The Beautiful Game ganha pela estrutura e composição. Num avanço interessante, à erudição musical juntou-se a mestria lírica. E ambas formuladas com cuidado e sem pretensões ou pedantismo. Este álbum difere de todos os outros por apresentar uma evolução quase narrativa. Tem introdução, peripécias e desenlace. Confere até, em certos momentos, pequenas narrativas contidas em cada peça. Um caso primo é o da nova e melhorada “Conscious Club”, previamente publicada no Thrill Of The Arts como instrumental, ganha agora literatura. Arranca com “It’s my first night in Berlin and I wanna dance! Where should I go?” e conta a história engraçada de duas personagens femininas em busca de uma discoteca alemã cujo acesso é “verrry verrry complicated”. É o Conscious Club, onde tocam os próprios Vulfpeck.

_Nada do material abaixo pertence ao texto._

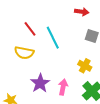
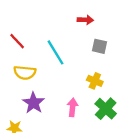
red line: (30, 29) -> (17, 41), moved
purple star: (40, 83) -> (33, 103), moved

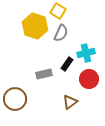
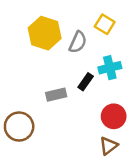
yellow square: (58, 11) -> (105, 24), moved
red circle: (89, 79) -> (114, 116), moved
brown triangle: (70, 102) -> (109, 146), moved

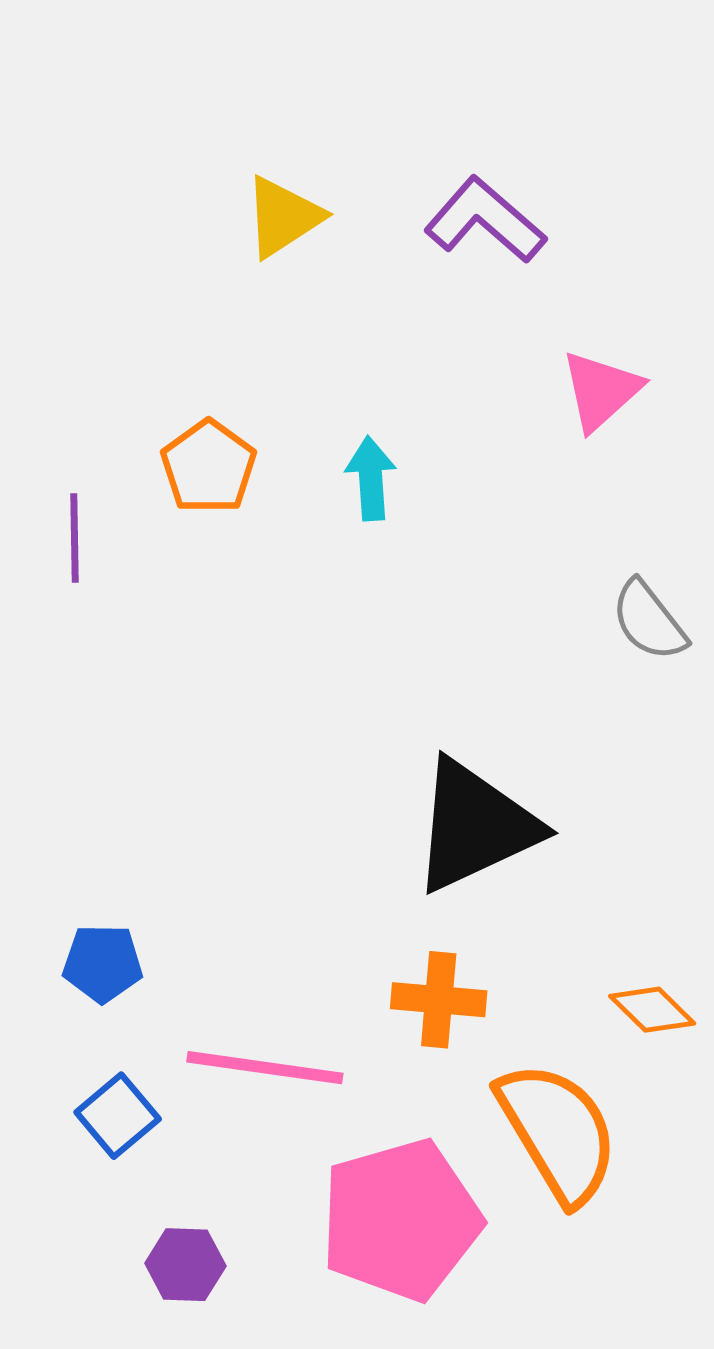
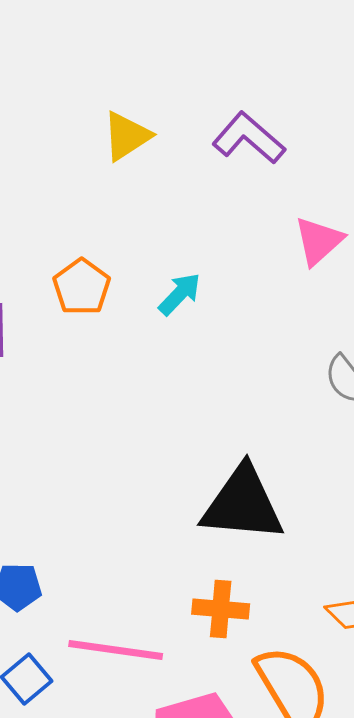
cyan arrow: (371, 478) -> (180, 294), turned 48
black triangle: (475, 826) -> (243, 504), turned 30

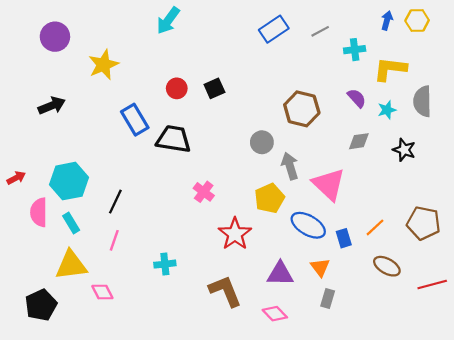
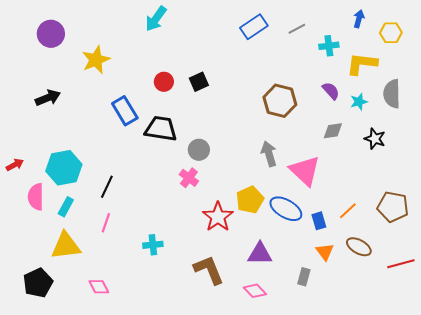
yellow hexagon: (417, 20) -> (391, 33), moved
gray circle: (262, 142) -> (199, 150), moved
yellow pentagon: (269, 198) -> (250, 200), moved
cyan rectangle: (71, 223) -> (66, 207), turned 60
orange triangle: (320, 267) -> (325, 252), moved
pink diamond: (102, 292) -> (99, 287), moved

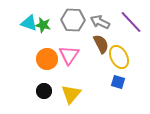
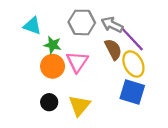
purple line: (131, 22) -> (132, 39), moved
green star: (43, 25) -> (53, 45), moved
blue square: (118, 82) -> (132, 92), size x1.6

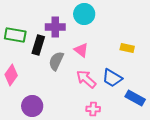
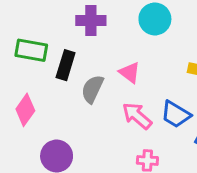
cyan circle: (84, 14) -> (155, 19), moved
purple cross: (55, 27) -> (91, 20), moved

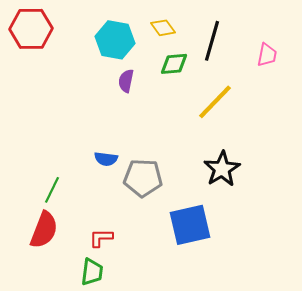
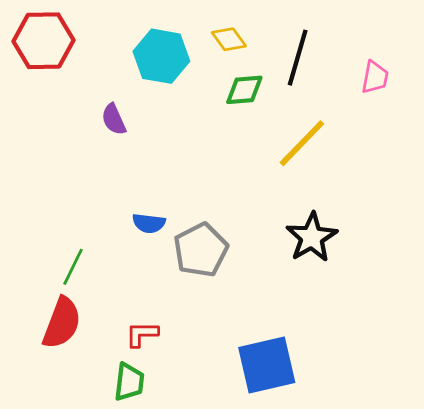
purple semicircle: (126, 81) -> (114, 119), moved, turned -35
gray pentagon: (143, 178) -> (201, 250), turned -30
blue square: (190, 225) -> (267, 365), moved

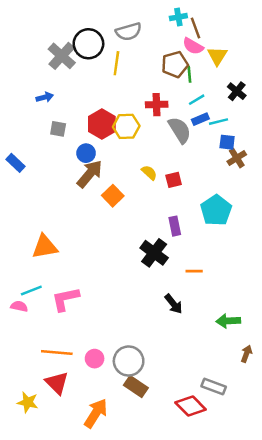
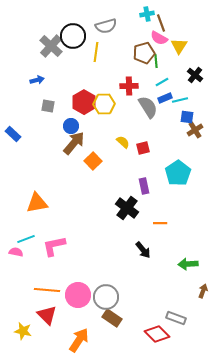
pink circle: (95, 359) -> (78, 295), size x1.6

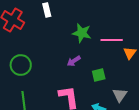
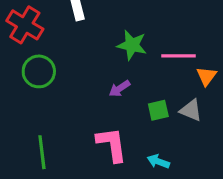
green circle: (21, 65) -> (39, 71), moved
gray triangle: (120, 95) -> (191, 110), moved, turned -42

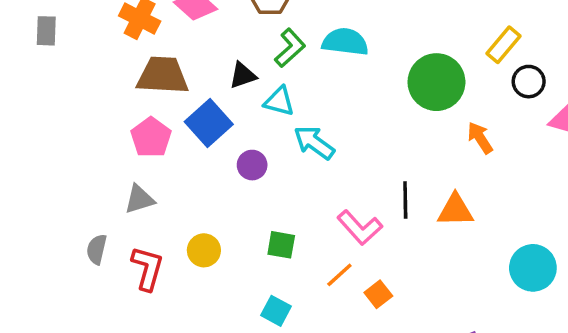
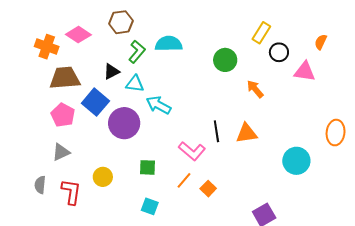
green circle: (436, 82) -> (225, 60), size x0.7
purple circle: (252, 165) -> (124, 123), size x1.8

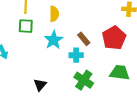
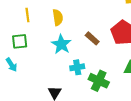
green square: (26, 26) -> (20, 41), moved
cyan cross: (76, 55) -> (77, 67), moved

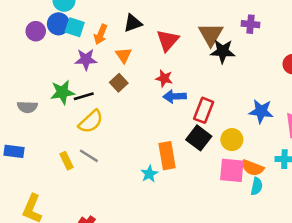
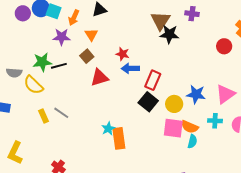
red triangle: (168, 40) -> (99, 78), moved, turned 30
blue star: (261, 111) -> (196, 94), moved
yellow semicircle: (91, 121) -> (33, 85), moved, turned 85
orange rectangle: (167, 156) -> (119, 138), moved

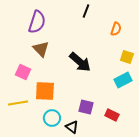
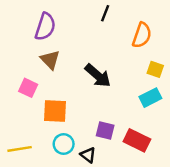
orange semicircle: (116, 29) -> (142, 35), size x1.5
yellow line: (18, 103) -> (20, 149), moved
red rectangle: (112, 115) -> (137, 140), size x1.5

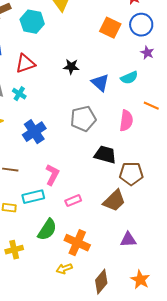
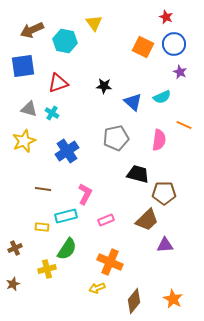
green semicircle: (47, 230) -> (67, 249), moved
purple triangle: (128, 240) -> (165, 245), moved

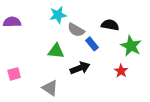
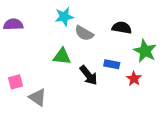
blue rectangle: (92, 44) -> (112, 64), moved, turned -40
black arrow: (80, 68) -> (89, 75), turned 72
gray triangle: (50, 88) -> (38, 97), moved

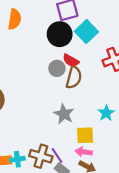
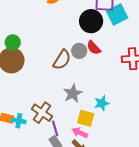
cyan square: (86, 32) -> (117, 14), moved
brown semicircle: (74, 77) -> (62, 60), moved
cyan star: (106, 113) -> (102, 103), moved
brown cross: (41, 156) -> (42, 113), moved

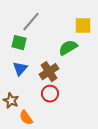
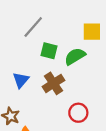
green square: (19, 43) -> (49, 51), moved
red circle: (50, 94) -> (78, 113), moved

Ao decorrer de tudo, música atrás de música, diversos estilos vão sendo abordados e remisturados. Além do funk, jazz e soul já recorrentes, aqui podemos ouvir bem mais experimentação na zona do disco, R&B e ainda mais brincadeiras pós-gravação, quase sempre com o sucesso pretendido, como se mostra na nova versão de “My First Car” intitulada “Margery, My First Car”. O sucesso de The Beautiful Game está em conseguir criar, misturar e organizar da melhor forma toda a complexidade inerente ao seu trabalho sem o encher de tiques de génio. Começa como deve e termina como deve, com uma gravação de um concerto ao vivo, dando a ideia de que acabámos de suar com todos os outros fãs num Conscious Club qualquer. Não deixa de ser genial, não deixa de poder ser interpretado ao mais minucioso pormenor, mas consegue ser de digestão fácil para quem só queira uma musiquinha para dançar.
O mundo Vulf acarreta música para ser ouvida ao vivo, mas que não desilude quando feita em estúdio. A verdade é que a mística da banda se conserva nas versões digitais. Estas são normalmente compostas de gravações pouco editadas e, a somar a isso, possibilitam o contributo (impossível de reunir em palco) de muitos e diversos artistas convidados. Destes destacam-se Antwuan Stanley, Christine Hucal e Laura Mace se quisermos ser seletivos e sintéticos. Porque, para todos os efeitos, no projeto Vulf não há ninguém que esteja a mais, nem ninguém que se sobreponha. O segredo está no baixo, e na bateria, e na guitarra, e nas vozes… enfim. O segredo está no espírito. É o entretenimento que motiva o The Beautiful Game e é entretendo-nos que ele faz sentido. Agora resta esperar que ele deixe de ser perfeito pelo lançamento do seu sucessor, e assim sucessivamente, na espiral menos monocórdica de que há memória. Aliás, não será uma espiral de todo. No que depender da mística será um “soul train” com destino ao céu do funk. Break it down.